The shift happened in fits and starts last time. First Colorado decided to hop to the (then) Pac-10 from the Big 12. Then, one day later in 2010, Nebraska pledged to the Big Ten beginning in 2011. Utah accepted an invitation to the Pac-10 less than a week later. In 2011, Texas A&M and Missouri decided to jump to the SEC and less than a year after that, they were in it. In the months in between, the conferences decided to scrap the BCS and create a playoff. Then West Virginia and TCU backfilled the Big 12. In 2013, Syracuse and Pittsburgh joined the ACC. Finally, in 2014 — just as Louisville hopped into the ACC — the College Football Playoff started.
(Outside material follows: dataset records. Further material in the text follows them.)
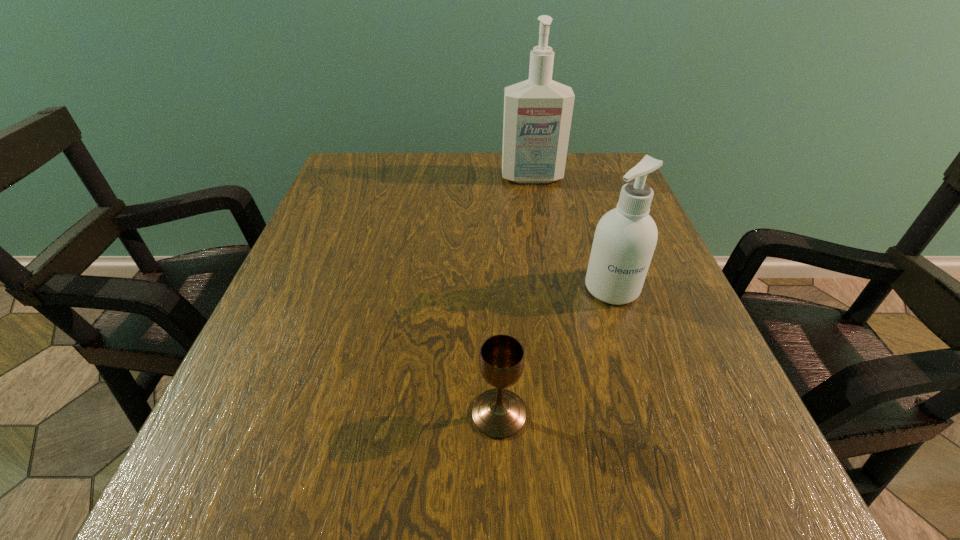 Identify the location of the farthest object. This screenshot has width=960, height=540. (538, 112).

You are a GUI agent. You are given a task and a screenshot of the screen. Output one action in this format:
    pyautogui.click(x=<x>, y=<y>)
    Task: Click on the taller cleansing agent
    The height and width of the screenshot is (540, 960).
    Given the screenshot: What is the action you would take?
    pyautogui.click(x=538, y=112)

The height and width of the screenshot is (540, 960). I want to click on the second shortest object, so click(x=625, y=238).

At what (x,y) coordinates should I click in order to perform the action: click on the second farthest object. Please return your answer as a coordinate pair (x, y). Image resolution: width=960 pixels, height=540 pixels. Looking at the image, I should click on (625, 238).

In order to click on the shortest object in this screenshot , I will do `click(498, 413)`.

Locate an element on the screen. chalice is located at coordinates (498, 413).

Image resolution: width=960 pixels, height=540 pixels. I want to click on vacant space located 0.240m on the front label of the farther cleansing agent, so click(544, 249).

At what (x,y) coordinates should I click in order to perform the action: click on vacant space located on the front label of the second tallest object. Please return your answer as a coordinate pair (x, y). This screenshot has width=960, height=540. Looking at the image, I should click on (628, 339).

Identify the location of free space located 0.080m on the right of the shortest object. The image size is (960, 540). (584, 414).

The height and width of the screenshot is (540, 960). In order to click on object at the far edge in this screenshot , I will do `click(538, 112)`.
It was a lot, but it felt disjointed. It felt as if the change would never end.

Now that Oklahoma, Texas and the Big 12 have proven that rational people can come to a rational conclusion, the next huge set of changes will land mostly at once. Oklahoma and Texas will start SEC play — and the SEC will introduce a new scheduling format — in 2024. UCLA and USC will start Big Ten play — and the Big Ten will introduce a new scheduling format — in 2024. The Big 12 will begin play with the lineup that it hopes will be together for a long time in 2024.

The biggest change? The 2024 season will end in a 12-team College Football Playoff instead of four teams. That change has informed some of the other ones, and it probably will affect some still yet to come (which likely also will take effect in 2024).

In less than 19 months, college football will feel like an entirely new sport. This will sadden some people and excite others. But it’s important to note that the sport has evolved fairly constantly since the status quo defenders were complaining about the legalization of the forward pass back in 1906.

So what happens now? There remain some loose ends to be tied up in these next 18-plus months, and some of them need to get cinched fairly quickly.

Note that I didn’t mention a new or settled lineup beginning play in the Pac-12 in 2024. That still seems the most likely outcome, but the league needs to agree to a new media rights deal that would begin with the 2024 football season. The deadline isn’t looming quite yet; remember, the details of the Big Ten deal that begins this July weren’t finalized until August 2022.